DessimozLab / f1000_PhylogeneticTree

A tutorial on using OMA Browser and OMA Standalone for phylogenetic species trees reconstruction. Scripts referred to in the tutorial paper can be found here.
MIT License
1 stars 0 forks source link

ValueError: Sequences must all be the same length #3

Open sgarciah12 opened 9 months ago

sgarciah12 commented 9 months ago

Hello,

I have been using this pipeline for a while (thanks to the developers!) and I am very used to its scripts but this time I cannot get around this error.

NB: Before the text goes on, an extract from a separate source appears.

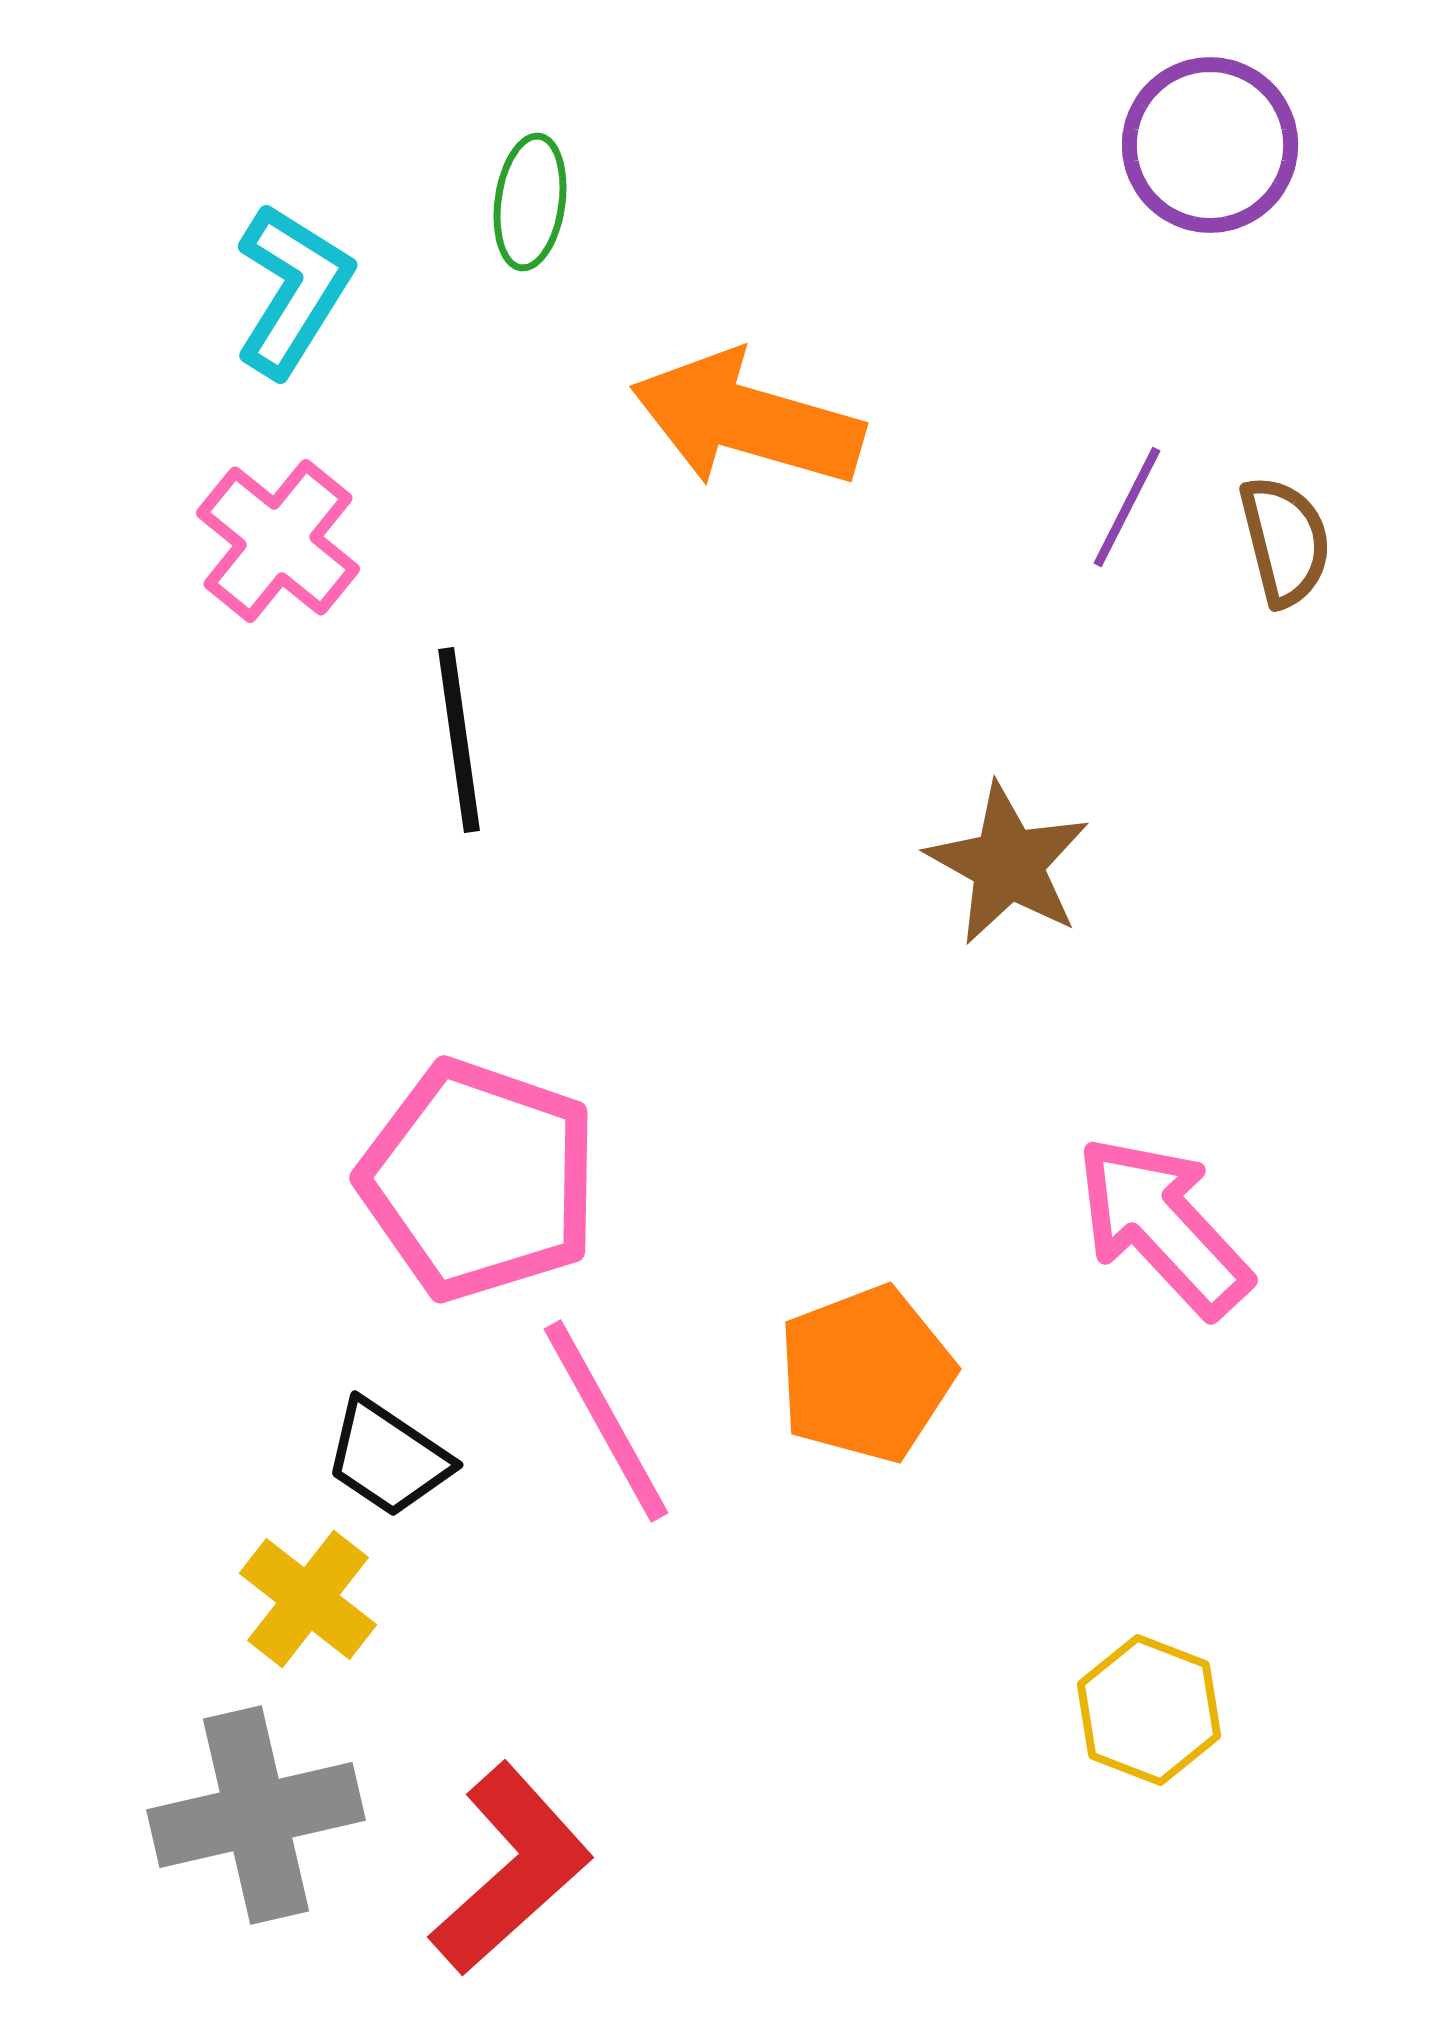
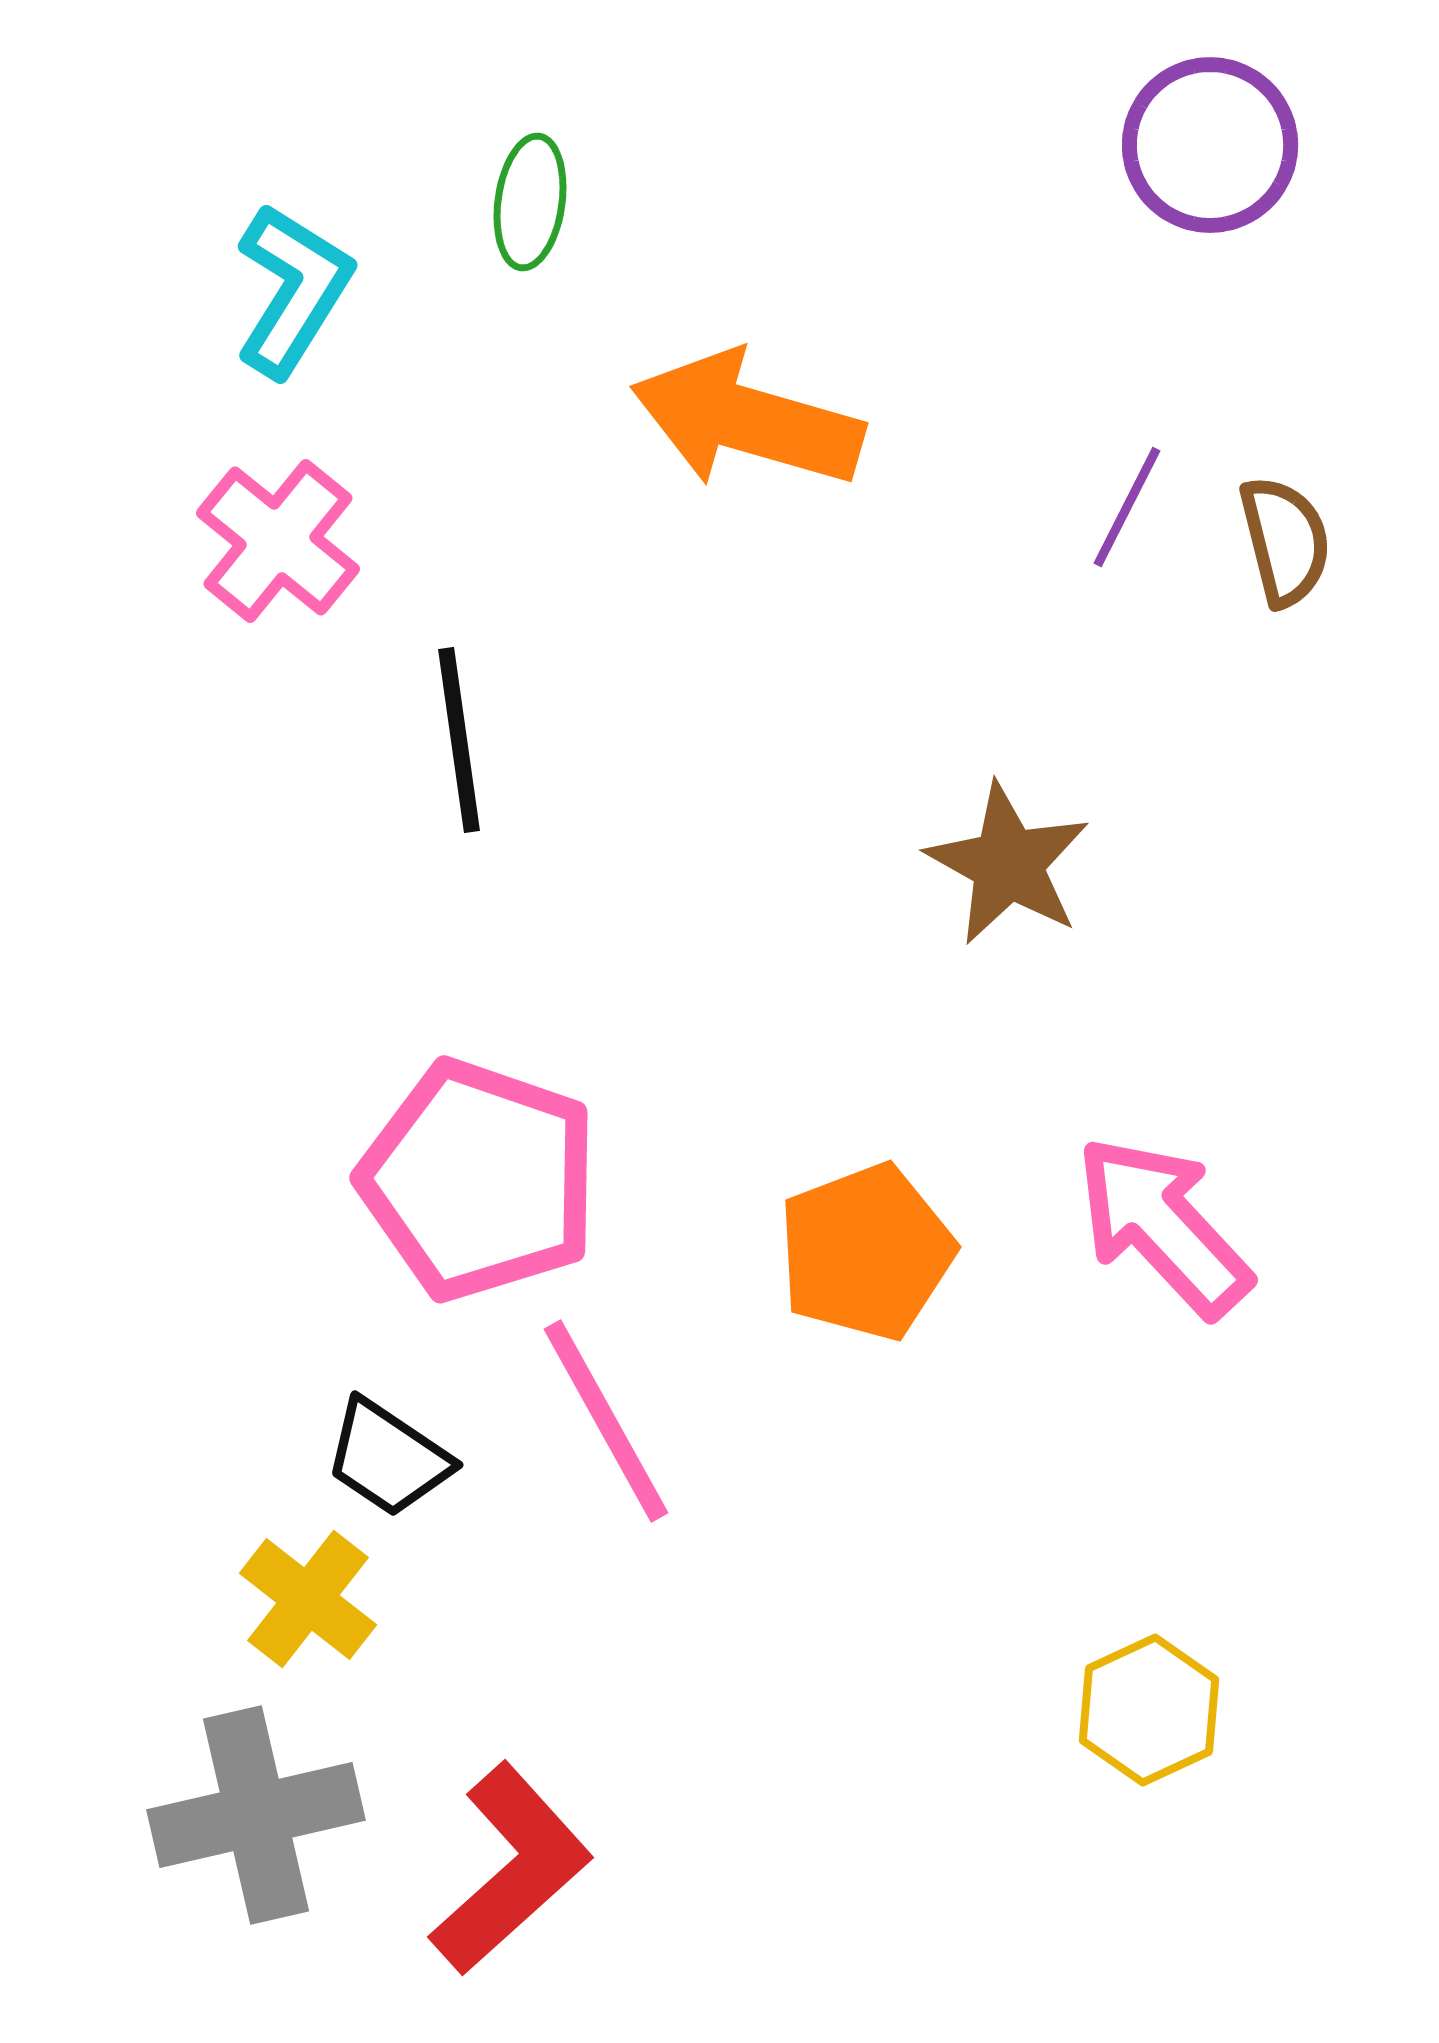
orange pentagon: moved 122 px up
yellow hexagon: rotated 14 degrees clockwise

When running concat_alignments.py for a set of 259 phylogenetic markers I get the following error:

python3 concat_alignments.py COGs_filtered/Alignments/Trimmed/*.fasta --format-output fasta -v > COGs_259_concatenated.fasta

2024-01-08 17:25:19,245 - concat - INFO - Successfully loaded 259 alignments from 259 input files
Traceback (most recent call last):
  File "/pasteur/zeus/projets/p02/Spiro/samuel/Project_spirochetia/Project_spirochetia_6.0/Per_clade/Treponemataceae/concat_alignments.py", line 98, in <module>
    msa = concatenate(alignments)
          ^^^^^^^^^^^^^^^^^^^^^^^
  File "/pasteur/zeus/projets/p02/Spiro/samuel/Project_spirochetia/Project_spirochetia_6.0/Per_clade/Treponemataceae/concat_alignments.py", line 62, in concatenate
    msa = MultipleSeqAlignment(SeqRecord(Seq(''.join(seq_arr)), id=label)
          ^^^^^^^^^^^^^^^^^^^^^^^^^^^^^^^^^^^^^^^^^^^^^^^^^^^^^^^^^^^^^^^
  File "/pasteur/appa/homes/sgarciah/.local/lib/python3.11/site-packages/Bio/Align/__init__.py", line 173, in __init__
    self.extend(records)
  File "/pasteur/appa/homes/sgarciah/.local/lib/python3.11/site-packages/Bio/Align/__init__.py", line 481, in extend
    self._append(rec, expected_length)
  File "/pasteur/appa/homes/sgarciah/.local/lib/python3.11/site-packages/Bio/Align/__init__.py", line 543, in _append
    raise ValueError("Sequences must all be the same length")
ValueError: Sequences must all be the same length

It is the first time this has happened to me and, to my understanding, the error is coming from the BioPython AlignIO module but it should not be a problem since I checked and all sequences within each alignment are actually of the same length. Any further checks I should perform?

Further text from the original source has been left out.